JOHNNY KAUFFMAN, BYLINE: Brian Kemp won the race for governor last year by about 55,000 votes over Democrat Stacey Abrams. But there were lawsuits, and Abrams still accuses Kemp of making it harder for people of color to vote. Kemp defends the voting policies he carried out, so quietly signing the election overhaul law this week is a shift for the Republican. Sean Young is the legal director for the ACLU of Georgia.
SEAN YOUNG: I think the state is finally moving - slowly - in the right direction.
KAUFFMAN: The law Kemp signed does a lot that Democrats and voting rights advocates were asking for. For example, it says polling places can't be changed 60 days before elections and absentee ballots can't be rejected for mismatched signatures.
YOUNG: At least some legislators are waking up to the fact that instead of wasting taxpayer dollars on pointless litigation, that they should be making fixes in the laws.
KAUFFMAN: The most controversial part of the new law is about voting machines. It requires electronic voting machines that print paper ballots be used statewide in 2020. Republican Brad Raffensperger is Georgia's current secretary of state, the top election official.

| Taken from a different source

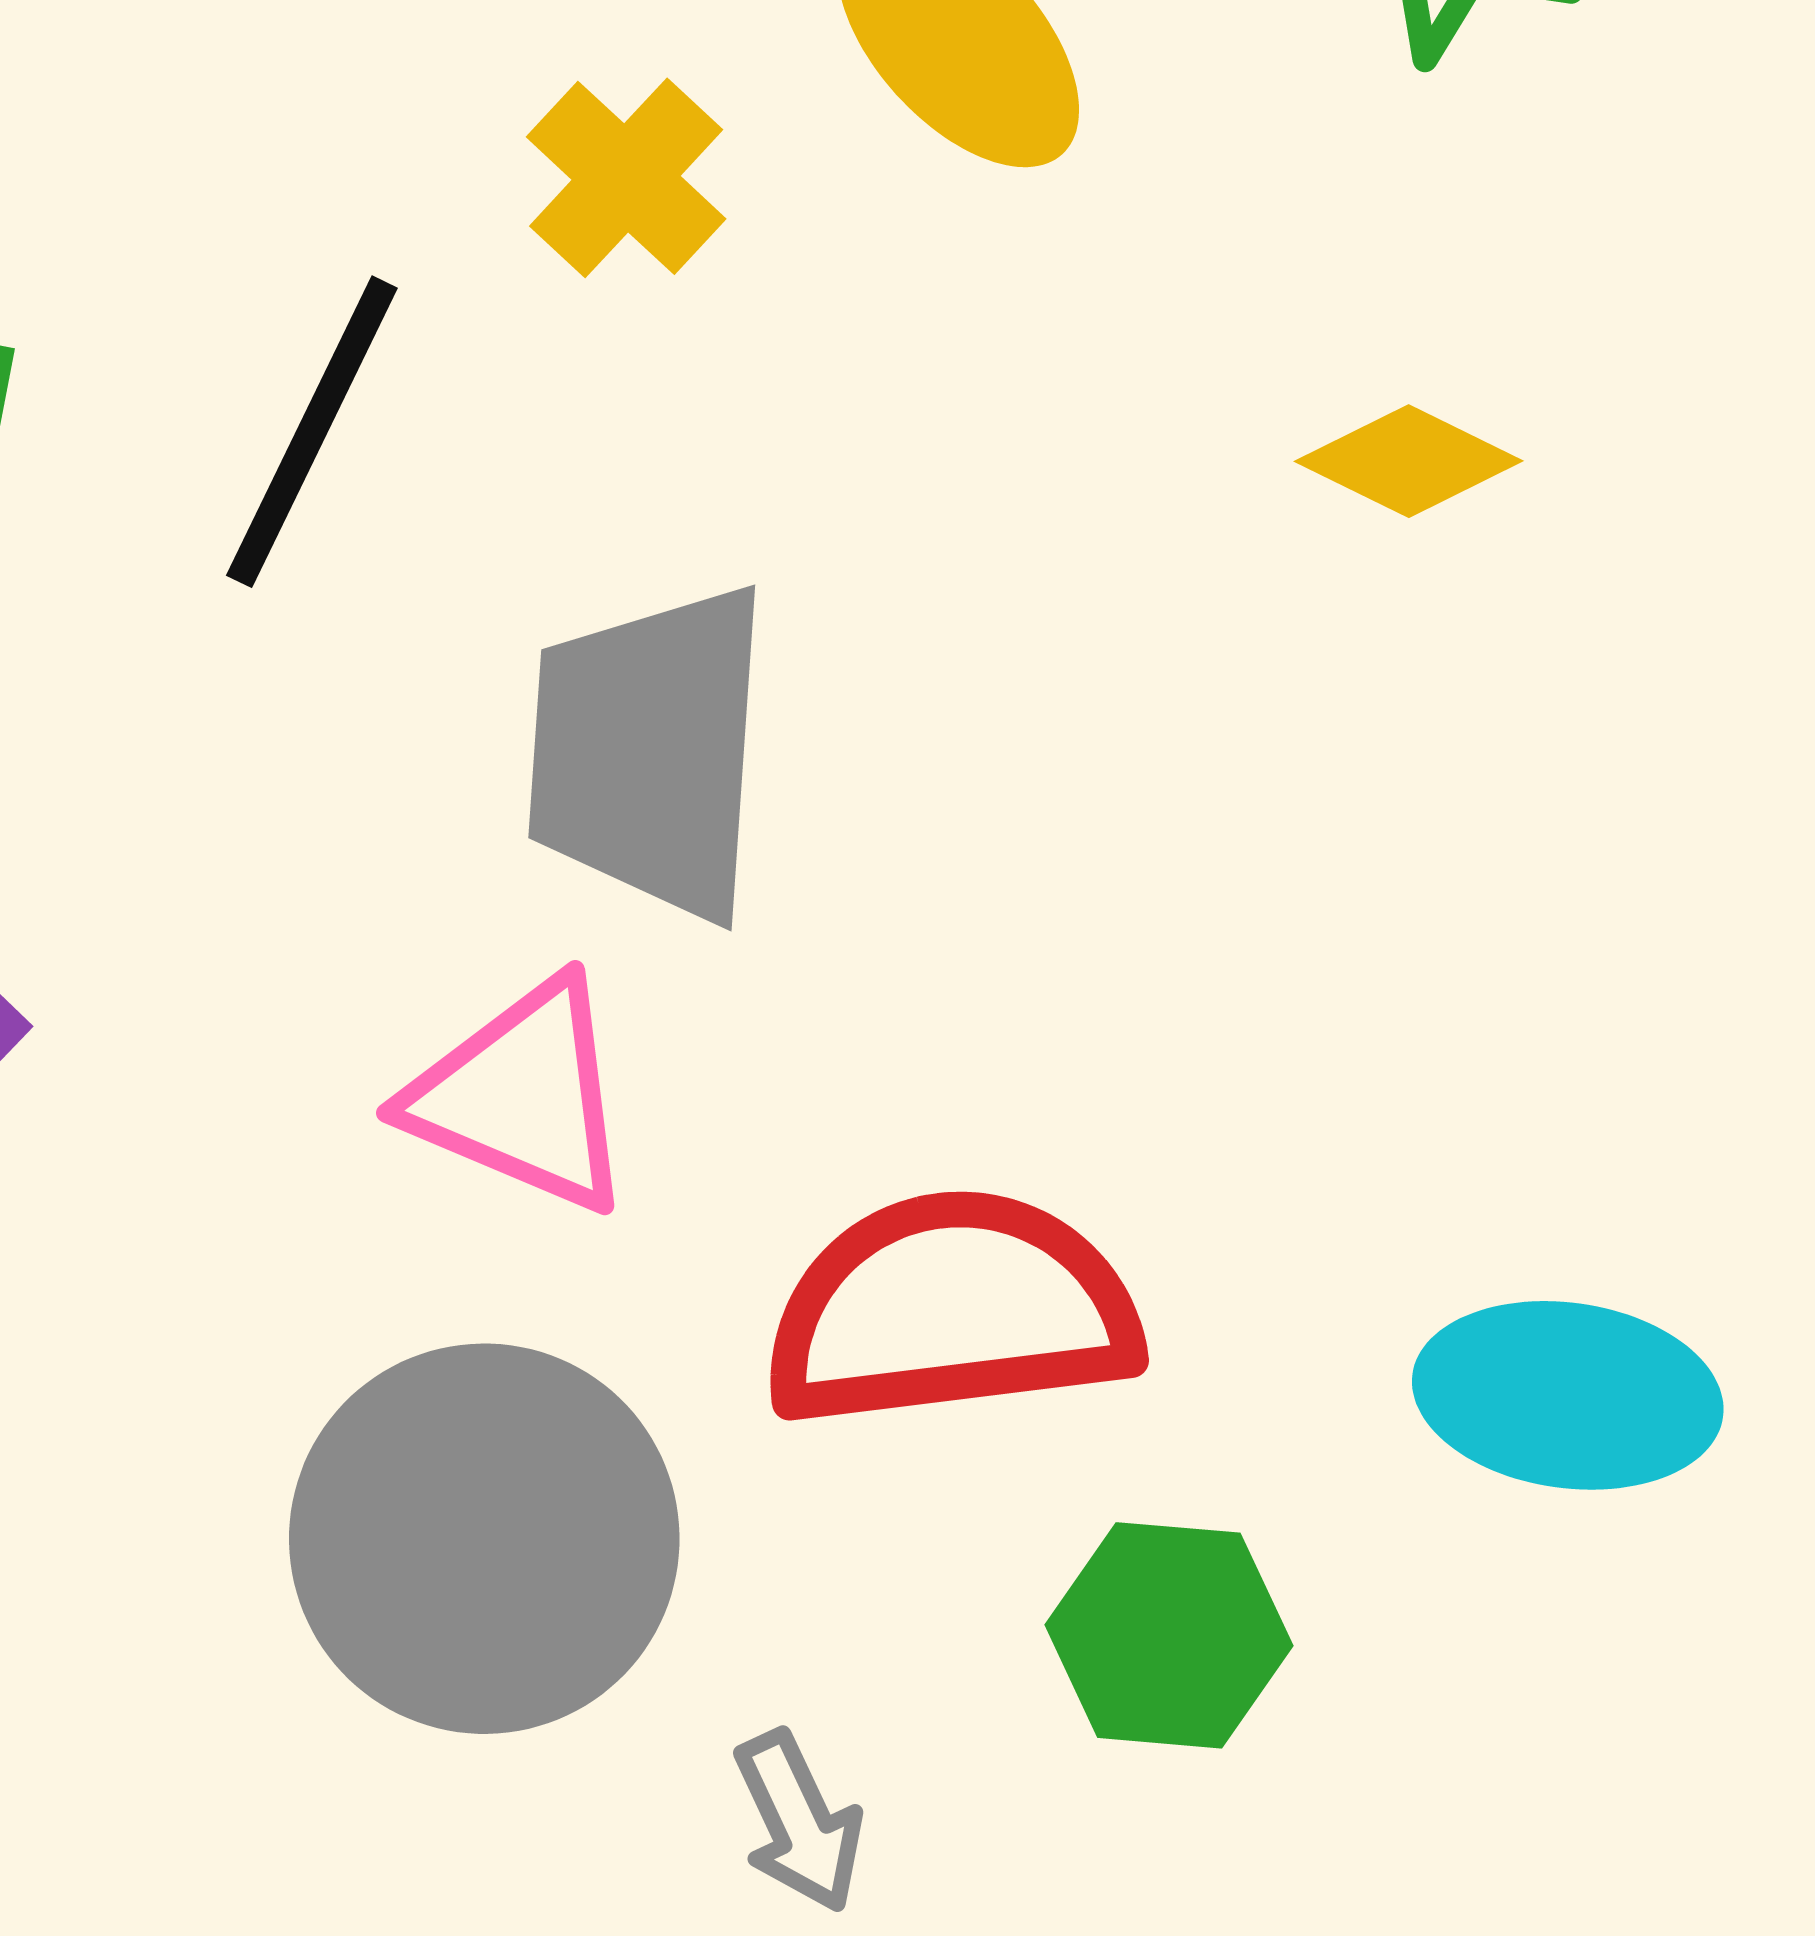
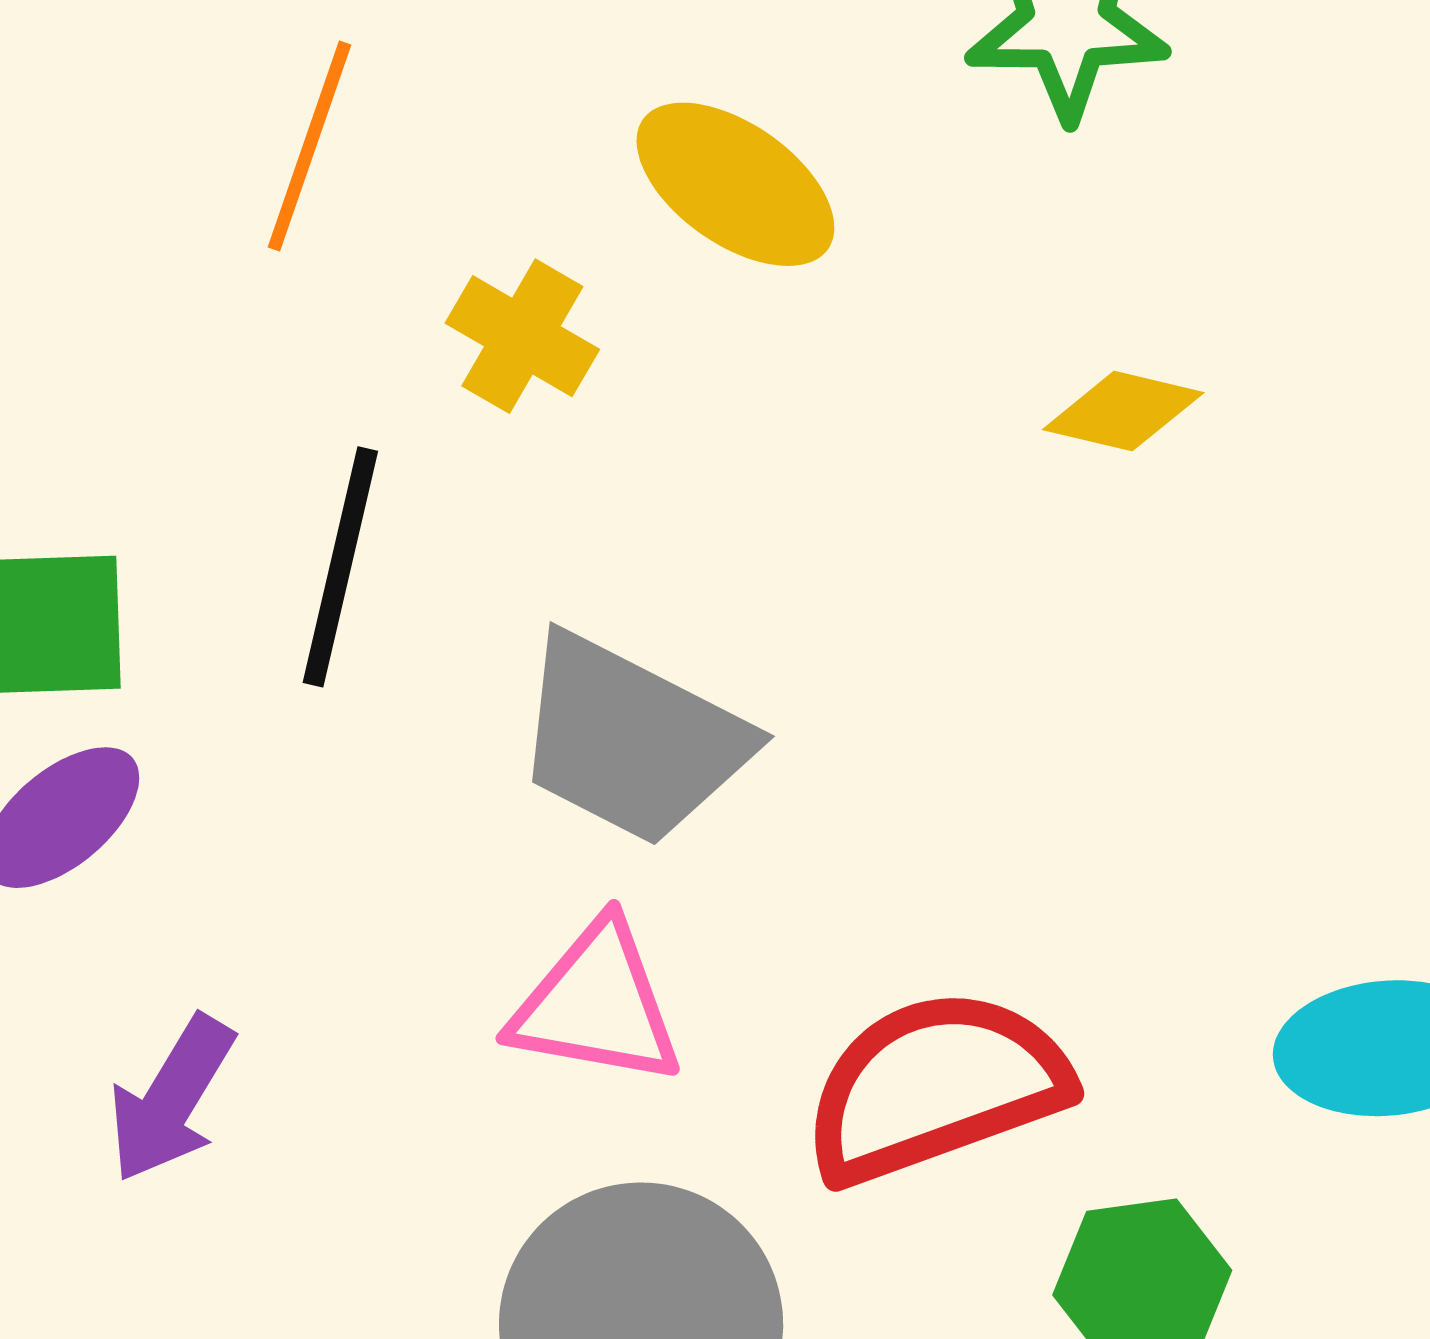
gray trapezoid: (649, 752) -> (631, 739), turned -54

BRAD RAFFENSPERGER: It gives you that 100 percent confidence that, whatever the result was, you've got it right. Half of the people will be happy; half of the people may be sad. But there's 100 percent confidence.

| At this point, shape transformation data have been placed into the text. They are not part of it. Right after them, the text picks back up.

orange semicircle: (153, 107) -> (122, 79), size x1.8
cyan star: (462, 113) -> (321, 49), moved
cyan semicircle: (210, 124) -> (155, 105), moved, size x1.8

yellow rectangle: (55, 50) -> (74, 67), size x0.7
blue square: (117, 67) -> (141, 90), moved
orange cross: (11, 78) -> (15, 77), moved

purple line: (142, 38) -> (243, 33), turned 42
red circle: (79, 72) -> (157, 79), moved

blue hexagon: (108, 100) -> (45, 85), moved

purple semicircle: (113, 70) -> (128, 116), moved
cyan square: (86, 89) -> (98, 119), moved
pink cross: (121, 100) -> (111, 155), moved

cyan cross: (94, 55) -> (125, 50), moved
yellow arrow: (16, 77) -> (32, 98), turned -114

KAUFFMAN: But cybersecurity experts say the type of machines Georgia plans to buy are insecure. Matt Bernhard is a computer scientist at the University of Michigan.
MATT BERNHARD: Essentially, you're going to have a bunch of complicated technology that may or may not be counting votes accurately that the state will not have any way of proving that it is counting votes accurately.
KAUFFMAN: Even though the new law includes a lot of elements that Georgia Democrats like, they ultimately didn't support the bill that Kemp signed. They said the state should not use electronic voting machines. Raffensperger, the Republican, says education and voter outreach will help win over people who may not trust the new technology.
RAFFENSPERGER: We're going to be running and gunning to make this thing happen.
KAUFFMAN: Raffensperger wants to test the new voting machines during municipal elections later this year.
For NPR News, I'm Johnny Kauffman in Atlanta.